Gli assalti statunitensi dalla Baia del Massacro a sud e dalla Baia di Hotz a nord-est continuarono nei giorni successivi; alla fine i giapponesi, per evitare di essere accerchiati, si ritirarono durante la notte del 17 maggio attestandosi su Chicagof Harbor, dove avrebbero tentato un'ultima resistenza. Avvantaggiati da una schiacciante superiorità numerica (gli Stati Uniti avevano oramai sbarcato più di 11.000 uomini, mentre ai giapponesi rimanevano circa 2.380 effettivi) e dal supporto aeronavale incontrastato, gli statunitensi occuparono le posizioni abbandonate nelle due baie e le teste di ponte si ricongiunsero al Passo Jarmin.
Le forze americane provenienti da nord e da sud, intanto si congiunsero, e approfittando degli eventi, vengono sbarcati nuovi reparti e rifornimenti per le truppe, intanto vennero iniziati rapidamente i preparativi per l'attacco a Chicagof Harbor dove si erano attestati i nipponici. L'attacco iniziò prima dell'alba, per conquistare un passo per aprirsi una strada verso la valle di Sarana, ma i combattimenti si protrassero fino al tramonto senza portare a nessun risultato[12]. Le truppe statunitensi dopo duri combattimenti però riuscirono a penetrare nella valle il giorno successivo, e il 21 maggio riuscirono ad eliminare l'ultimo caposaldo giapponese sui picchi sovrastanti il passo, prima di avanzare verso la prossima cresta e ad un altro passo che li condurrà a Chicagof Harbor. Il 22 maggio le truppe americane riuscirono a penetrare nella valle che conduce al Chigacof, mentre le truppe a nord, rimasero rallentate dalla difficoltà dell'ambiente montano, quel giorno poi le migliorate condizioni atmosferiche, consentirono all'artiglieria navale di portare maggior contributo di fuoco[12]. Il 23 maggio gli americani attaccarono la cresta Fish Hook ma vennero respinte dall'intenso fuoco nemico, a fine giornata venne deciso dai comandi dell'isola che la cresta verrà conquistata il giorno seguente con un'azione congiunta tra le truppe a nord e a sud; ma il giorno seguente una fanatica resistenza nipponica impedì avanzamenti alle truppe americane. Intanto i capi di Stato Maggiore, si riunirono per approvare il piano di invasione della vicina isola di Kiska[13].
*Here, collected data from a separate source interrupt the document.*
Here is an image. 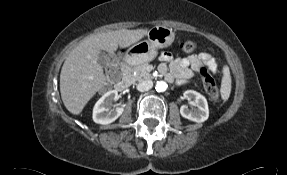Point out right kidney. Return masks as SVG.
<instances>
[{"label":"right kidney","mask_w":287,"mask_h":175,"mask_svg":"<svg viewBox=\"0 0 287 175\" xmlns=\"http://www.w3.org/2000/svg\"><path fill=\"white\" fill-rule=\"evenodd\" d=\"M118 98V92L111 90L105 93L93 108V121L98 124H109L114 122L124 111V106L110 110L113 101Z\"/></svg>","instance_id":"right-kidney-1"}]
</instances>
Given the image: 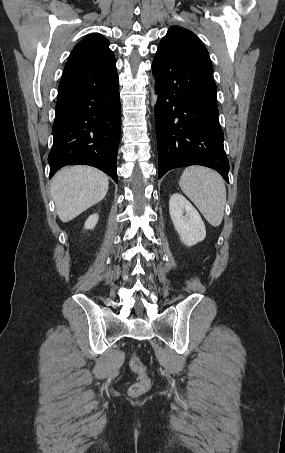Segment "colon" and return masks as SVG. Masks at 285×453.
I'll return each instance as SVG.
<instances>
[{"mask_svg": "<svg viewBox=\"0 0 285 453\" xmlns=\"http://www.w3.org/2000/svg\"><path fill=\"white\" fill-rule=\"evenodd\" d=\"M129 365L131 370L138 376L137 382L131 385L129 393L134 397L140 396L147 392L151 386V380L148 376L147 368L135 354L131 356Z\"/></svg>", "mask_w": 285, "mask_h": 453, "instance_id": "5ec220e1", "label": "colon"}]
</instances>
Solo dopo scontri corpo a corpo gli americani, il 25 maggio riuscirono a metter piede alle pendici della cresta Fish Hook, che verrà conquistata definitivamente il 27 maggio.
L'ultimo disperato tentativo dei giapponesi, ormai chiusi in una morsa, e costretti nella zona di Chicagof, si rifugiano nelle montagne tutt'intorno, in attesa di sferrare l'ultimo attacco.
Infatti il 29 maggio un violentissimo contrattacco nipponico quasi sfalda le linee americane che resistono, combattendo tutto il giorno e la notte successiva; fu un attacco praticamente suicida, e al 30 maggio tutte le forze giapponesi sull'isola furono praticamente annientate dalle forze statunitensi, più numerose, meglio armate e meglio posizionate[14].
Lo stesso giorno gli americani occupano l'isola di Shemya[14].
La conquista dell'isola costò molto cara agli americani, che lasciarono sul campo 549 morti e 1140 feriti solo il 29 maggio, mentre da parte giapponese la situazione era ben peggiore, tutta la guarnigione a difesa dell'isola, 2380 uomini, si sacrificò, con 2352 morti, 500 dei quali morti suicidi, solo 28 feriti sopravvissero perché prigionieri.